TASK DETAILS:
Copy out exactly, from the entries that follow, the line holding "is not only", the line holding "St. Jude Children’s Research Hospital", and all lines between them, but no pictures.

== DATA SHOWN ==

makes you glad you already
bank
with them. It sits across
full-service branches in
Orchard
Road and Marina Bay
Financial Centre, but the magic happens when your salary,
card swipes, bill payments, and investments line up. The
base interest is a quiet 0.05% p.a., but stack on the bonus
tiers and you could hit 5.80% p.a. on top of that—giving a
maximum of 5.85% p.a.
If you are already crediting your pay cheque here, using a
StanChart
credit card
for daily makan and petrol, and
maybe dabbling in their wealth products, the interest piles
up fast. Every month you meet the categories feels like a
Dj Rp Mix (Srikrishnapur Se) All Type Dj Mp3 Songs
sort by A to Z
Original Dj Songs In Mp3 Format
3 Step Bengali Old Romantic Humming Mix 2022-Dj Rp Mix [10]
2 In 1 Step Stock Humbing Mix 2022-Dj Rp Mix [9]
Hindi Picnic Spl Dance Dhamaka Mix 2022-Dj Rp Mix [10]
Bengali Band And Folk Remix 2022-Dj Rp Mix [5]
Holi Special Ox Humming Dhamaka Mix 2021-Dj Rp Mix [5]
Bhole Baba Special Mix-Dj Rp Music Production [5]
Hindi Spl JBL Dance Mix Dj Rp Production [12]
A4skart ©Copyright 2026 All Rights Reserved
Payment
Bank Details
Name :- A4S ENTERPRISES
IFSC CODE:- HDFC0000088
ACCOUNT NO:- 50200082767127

===
== DATA SHOWN ==

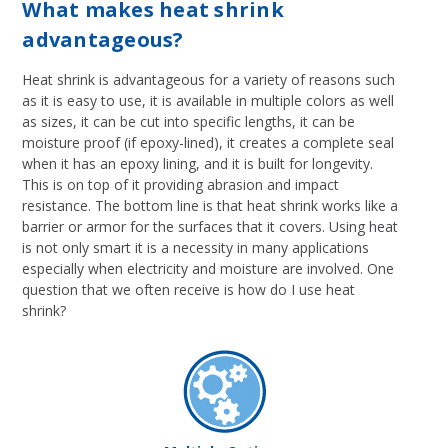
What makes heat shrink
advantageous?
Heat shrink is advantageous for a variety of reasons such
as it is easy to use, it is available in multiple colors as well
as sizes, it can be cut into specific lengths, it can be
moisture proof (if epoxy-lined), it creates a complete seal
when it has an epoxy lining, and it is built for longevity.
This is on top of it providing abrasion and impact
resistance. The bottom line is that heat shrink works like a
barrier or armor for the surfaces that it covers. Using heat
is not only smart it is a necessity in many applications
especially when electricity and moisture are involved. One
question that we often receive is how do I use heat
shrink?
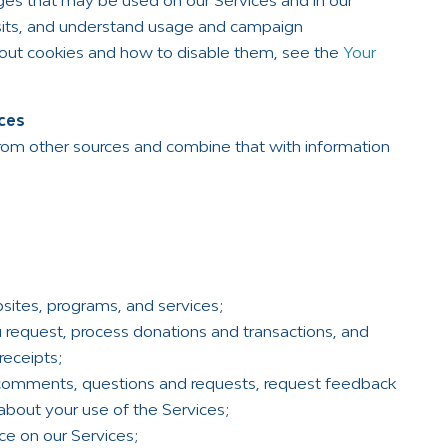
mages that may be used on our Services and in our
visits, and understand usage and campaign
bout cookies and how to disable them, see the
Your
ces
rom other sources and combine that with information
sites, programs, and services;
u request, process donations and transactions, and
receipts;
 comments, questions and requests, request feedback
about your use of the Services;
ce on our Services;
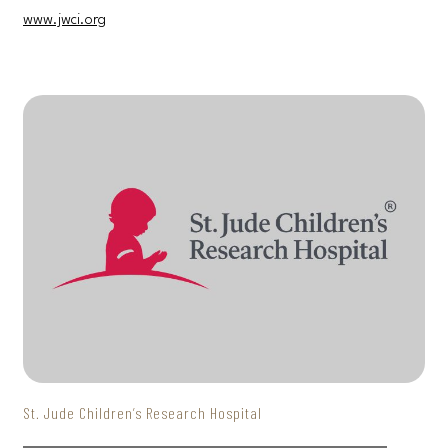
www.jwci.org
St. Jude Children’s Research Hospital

===
== DATA SHOWN ==

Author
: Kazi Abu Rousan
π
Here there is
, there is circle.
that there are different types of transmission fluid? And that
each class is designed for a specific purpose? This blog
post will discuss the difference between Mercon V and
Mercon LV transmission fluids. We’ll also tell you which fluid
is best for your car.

===

WRITTEN SOLUTION:
is not only smart it is a necessity in many applications
especially when electricity and moisture are involved. One
question that we often receive is how do I use heat
shrink?
mages that may be used on our Services and in our
visits, and understand usage and campaign
bout cookies and how to disable them, see the
Your
ces
rom other sources and combine that with information
sites, programs, and services;
u request, process donations and transactions, and
receipts;
 comments, questions and requests, request feedback
about your use of the Services;
ce on our Services;
www.jwci.org
St. Jude Children’s Research Hospital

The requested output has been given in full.